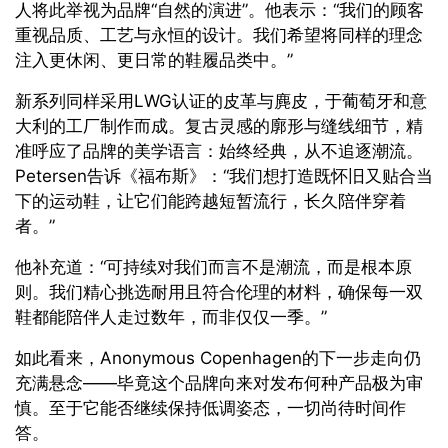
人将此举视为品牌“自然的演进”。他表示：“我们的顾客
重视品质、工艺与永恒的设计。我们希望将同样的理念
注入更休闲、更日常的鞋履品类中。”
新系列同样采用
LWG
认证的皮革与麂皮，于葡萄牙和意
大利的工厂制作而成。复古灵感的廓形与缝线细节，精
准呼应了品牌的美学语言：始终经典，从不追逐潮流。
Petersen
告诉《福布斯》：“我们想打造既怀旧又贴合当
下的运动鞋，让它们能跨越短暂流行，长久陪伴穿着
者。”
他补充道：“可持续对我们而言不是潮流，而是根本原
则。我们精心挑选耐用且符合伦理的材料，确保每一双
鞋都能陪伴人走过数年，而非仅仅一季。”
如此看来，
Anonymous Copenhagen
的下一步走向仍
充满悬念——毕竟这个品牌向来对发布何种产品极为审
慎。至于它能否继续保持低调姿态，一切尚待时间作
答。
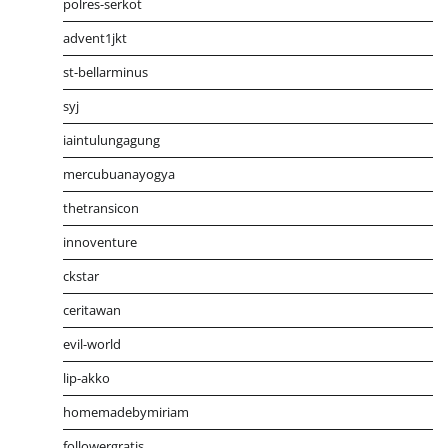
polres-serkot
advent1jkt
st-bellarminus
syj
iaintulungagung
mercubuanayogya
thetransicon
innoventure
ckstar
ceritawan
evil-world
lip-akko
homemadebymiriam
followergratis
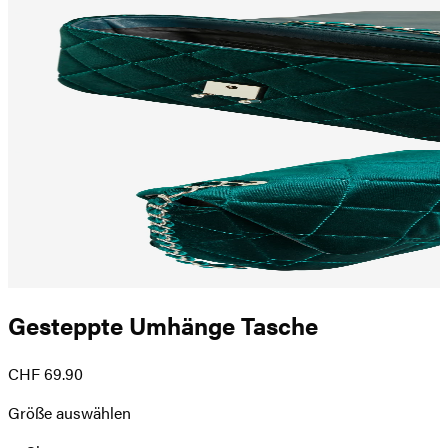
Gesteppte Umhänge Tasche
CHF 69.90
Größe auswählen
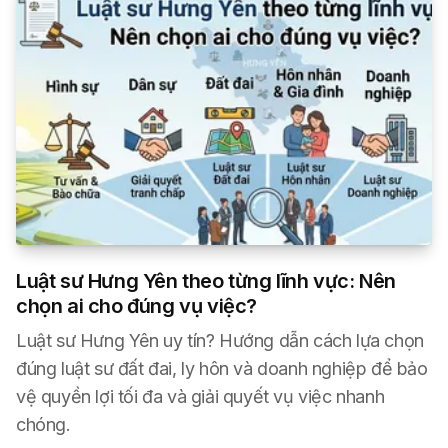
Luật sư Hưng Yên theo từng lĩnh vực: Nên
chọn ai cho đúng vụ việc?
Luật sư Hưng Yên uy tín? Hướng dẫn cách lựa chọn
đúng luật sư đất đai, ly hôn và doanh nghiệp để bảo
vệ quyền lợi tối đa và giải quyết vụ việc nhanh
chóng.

━━━━━━━━━━

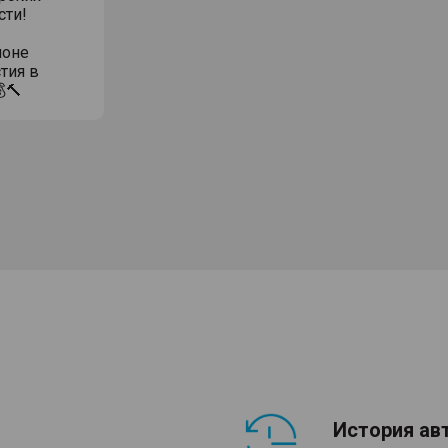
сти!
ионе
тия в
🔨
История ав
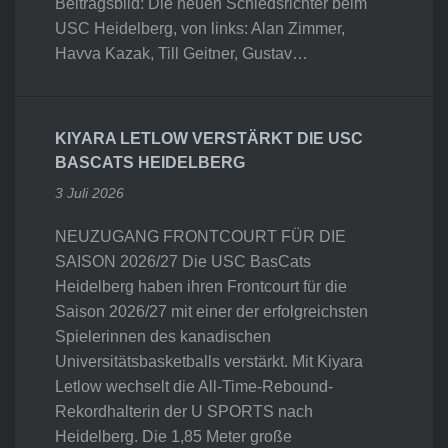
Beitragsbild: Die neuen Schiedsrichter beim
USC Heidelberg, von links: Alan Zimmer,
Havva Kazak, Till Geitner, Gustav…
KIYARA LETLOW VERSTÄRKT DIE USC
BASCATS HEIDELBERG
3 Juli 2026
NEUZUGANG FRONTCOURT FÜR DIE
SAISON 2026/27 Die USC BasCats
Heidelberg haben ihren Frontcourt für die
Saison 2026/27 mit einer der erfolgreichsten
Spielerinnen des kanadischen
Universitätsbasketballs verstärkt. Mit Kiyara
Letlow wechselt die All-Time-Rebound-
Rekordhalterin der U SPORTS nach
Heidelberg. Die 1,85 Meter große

━━━━━━━━━━

WHAT YOU SHOULD DO: In the entries above, the lines between the one holding "3 Juli 2026" and the one holding "Heidelberg. Die 1,85 Meter große", inclusive, are to be printed exactly as written, and those alone.

SOLUTION FOR THIS EXERCISE:
3 Juli 2026
NEUZUGANG FRONTCOURT FÜR DIE
SAISON 2026/27 Die USC BasCats
Heidelberg haben ihren Frontcourt für die
Saison 2026/27 mit einer der erfolgreichsten
Spielerinnen des kanadischen
Universitätsbasketballs verstärkt. Mit Kiyara
Letlow wechselt die All-Time-Rebound-
Rekordhalterin der U SPORTS nach
Heidelberg. Die 1,85 Meter große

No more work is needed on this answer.